A fellow senior put it more bluntly.
“Our defense sucked today,” Desi Rodriguez, who led the Hall with 21 points, quipped. “It was definitely not our best effort, one through five, whoever was on the floor. We weren’t able to get out (in transition), because we weren’t rebounding, and play our game. That was the downfall of this game today.”
4. “Where Do We Go? Where Do We Go Now?”
To quote Axl Rose, where do the Pirates go from here, seemingly at a crossroads?
For starters, let’s look at the sobering facts: Four of the next five games are road games for the Pirates: at Georgetown (a must-win no matter what now), at Xavier, a home date with DePaul, then at Providence and at St. John’s. And after that? They close the year with two home games, but against Villanova and Butler (a team that’s always given them trouble). It does not get any easier for the Hall the rest of the way.
The only way for the Pirates to be able to rectify a failure to protect their home floor? Get it back on the road.
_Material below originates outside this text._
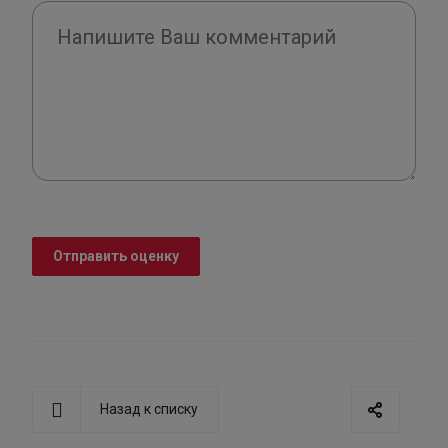
Отправить оценку
Назад к списку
“We understand where we are,” Willard said. “This was a tough loss, but we have to go on the road now and fight like we did last year. We did a good job last year of scrapping and fighting our way back and now we have to go on the road and do the same thing.”
For such a senior-laden team, I don’t think anyone -- the team included -- thought they would be in this position. Sanogo was asked postgame about two years ago, when the Pirates, also at a similar point in their season, held a players-only meeting led by then-senior guard Derrick Gordon, after which they turned their season around.
Sanogo’s reply? “I don’t think it’s time to hit the panic button just yet.”